Document layout analysis data:
__________
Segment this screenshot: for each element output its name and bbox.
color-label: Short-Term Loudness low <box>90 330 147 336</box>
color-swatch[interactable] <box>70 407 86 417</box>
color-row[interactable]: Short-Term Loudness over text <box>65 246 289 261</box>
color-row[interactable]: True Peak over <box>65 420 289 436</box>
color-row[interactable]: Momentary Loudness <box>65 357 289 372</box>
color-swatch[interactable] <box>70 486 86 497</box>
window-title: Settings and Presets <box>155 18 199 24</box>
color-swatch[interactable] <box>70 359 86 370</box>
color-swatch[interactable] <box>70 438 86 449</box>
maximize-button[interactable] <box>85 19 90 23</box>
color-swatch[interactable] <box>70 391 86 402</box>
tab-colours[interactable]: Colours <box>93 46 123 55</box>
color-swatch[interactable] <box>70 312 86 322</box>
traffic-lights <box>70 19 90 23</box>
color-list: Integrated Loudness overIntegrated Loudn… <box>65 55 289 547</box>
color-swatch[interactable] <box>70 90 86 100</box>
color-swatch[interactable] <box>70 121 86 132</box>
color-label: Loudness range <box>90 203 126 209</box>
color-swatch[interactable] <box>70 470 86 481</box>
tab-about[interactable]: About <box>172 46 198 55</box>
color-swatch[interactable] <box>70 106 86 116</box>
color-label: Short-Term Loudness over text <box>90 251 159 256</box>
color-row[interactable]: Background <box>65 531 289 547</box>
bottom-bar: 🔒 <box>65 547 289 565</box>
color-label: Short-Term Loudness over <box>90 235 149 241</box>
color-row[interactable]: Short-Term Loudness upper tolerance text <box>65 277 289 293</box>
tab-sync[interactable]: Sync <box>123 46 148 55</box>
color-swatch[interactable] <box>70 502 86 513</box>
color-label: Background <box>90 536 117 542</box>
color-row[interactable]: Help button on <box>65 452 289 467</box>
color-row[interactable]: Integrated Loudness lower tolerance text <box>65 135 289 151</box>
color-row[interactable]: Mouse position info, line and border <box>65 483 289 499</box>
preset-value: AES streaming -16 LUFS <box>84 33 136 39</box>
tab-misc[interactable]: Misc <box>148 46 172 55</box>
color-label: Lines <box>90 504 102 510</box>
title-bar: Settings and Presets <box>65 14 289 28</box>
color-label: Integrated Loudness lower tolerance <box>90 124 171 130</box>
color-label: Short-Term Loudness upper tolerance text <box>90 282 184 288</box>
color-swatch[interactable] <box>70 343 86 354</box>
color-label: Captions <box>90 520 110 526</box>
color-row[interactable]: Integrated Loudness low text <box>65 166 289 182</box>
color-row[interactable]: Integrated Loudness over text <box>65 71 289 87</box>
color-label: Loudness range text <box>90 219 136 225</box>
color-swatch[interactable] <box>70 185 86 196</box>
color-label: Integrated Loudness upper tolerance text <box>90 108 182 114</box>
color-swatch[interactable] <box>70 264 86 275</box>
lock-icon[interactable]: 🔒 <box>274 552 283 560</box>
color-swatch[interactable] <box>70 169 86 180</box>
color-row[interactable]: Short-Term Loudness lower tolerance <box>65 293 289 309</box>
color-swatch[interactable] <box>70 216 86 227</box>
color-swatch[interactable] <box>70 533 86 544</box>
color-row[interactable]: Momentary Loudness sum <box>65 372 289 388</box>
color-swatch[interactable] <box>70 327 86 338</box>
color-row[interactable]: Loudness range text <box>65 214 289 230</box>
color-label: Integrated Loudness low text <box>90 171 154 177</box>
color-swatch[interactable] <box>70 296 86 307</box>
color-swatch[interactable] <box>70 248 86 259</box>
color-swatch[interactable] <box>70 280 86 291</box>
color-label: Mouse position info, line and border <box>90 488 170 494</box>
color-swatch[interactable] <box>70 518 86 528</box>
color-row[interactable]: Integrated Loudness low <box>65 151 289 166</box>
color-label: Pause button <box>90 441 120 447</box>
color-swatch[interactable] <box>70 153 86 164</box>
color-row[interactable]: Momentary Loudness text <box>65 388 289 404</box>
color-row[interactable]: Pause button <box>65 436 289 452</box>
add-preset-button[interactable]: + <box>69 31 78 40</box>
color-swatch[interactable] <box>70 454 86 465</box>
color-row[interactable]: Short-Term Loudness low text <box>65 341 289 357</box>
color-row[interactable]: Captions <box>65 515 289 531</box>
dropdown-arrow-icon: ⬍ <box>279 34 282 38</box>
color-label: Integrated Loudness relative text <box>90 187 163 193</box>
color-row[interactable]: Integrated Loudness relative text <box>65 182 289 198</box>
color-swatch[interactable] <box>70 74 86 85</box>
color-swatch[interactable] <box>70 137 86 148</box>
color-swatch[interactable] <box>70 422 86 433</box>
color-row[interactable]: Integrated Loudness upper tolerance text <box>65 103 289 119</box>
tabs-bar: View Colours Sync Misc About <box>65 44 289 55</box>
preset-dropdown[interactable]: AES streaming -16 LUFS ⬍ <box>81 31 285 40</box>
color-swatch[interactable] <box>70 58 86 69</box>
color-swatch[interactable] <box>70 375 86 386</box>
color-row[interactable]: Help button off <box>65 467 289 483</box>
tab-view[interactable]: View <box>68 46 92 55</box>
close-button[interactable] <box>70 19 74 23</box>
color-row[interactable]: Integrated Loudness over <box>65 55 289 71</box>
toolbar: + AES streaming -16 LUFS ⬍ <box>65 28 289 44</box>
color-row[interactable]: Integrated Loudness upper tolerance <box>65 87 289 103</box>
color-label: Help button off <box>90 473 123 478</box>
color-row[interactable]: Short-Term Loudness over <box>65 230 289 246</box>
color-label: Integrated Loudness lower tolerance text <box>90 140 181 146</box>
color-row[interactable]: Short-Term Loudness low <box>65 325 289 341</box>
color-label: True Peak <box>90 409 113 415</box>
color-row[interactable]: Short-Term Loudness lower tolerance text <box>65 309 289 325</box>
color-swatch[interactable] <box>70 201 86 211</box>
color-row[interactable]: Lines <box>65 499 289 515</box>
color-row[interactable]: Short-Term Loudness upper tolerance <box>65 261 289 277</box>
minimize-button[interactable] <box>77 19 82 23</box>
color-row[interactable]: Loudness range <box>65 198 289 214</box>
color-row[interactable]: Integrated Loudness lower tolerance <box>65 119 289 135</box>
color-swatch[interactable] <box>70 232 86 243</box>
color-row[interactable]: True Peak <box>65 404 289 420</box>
__________
**WHAT TO DO:**
Among the entries, find each line that includes the string "Sync" and copy it.

**SOLVED PROBLEM:**
tab-sync[interactable]: Sync <box>123 46 148 55</box>
tabs-bar: View Colours Sync Misc About <box>65 44 289 55</box>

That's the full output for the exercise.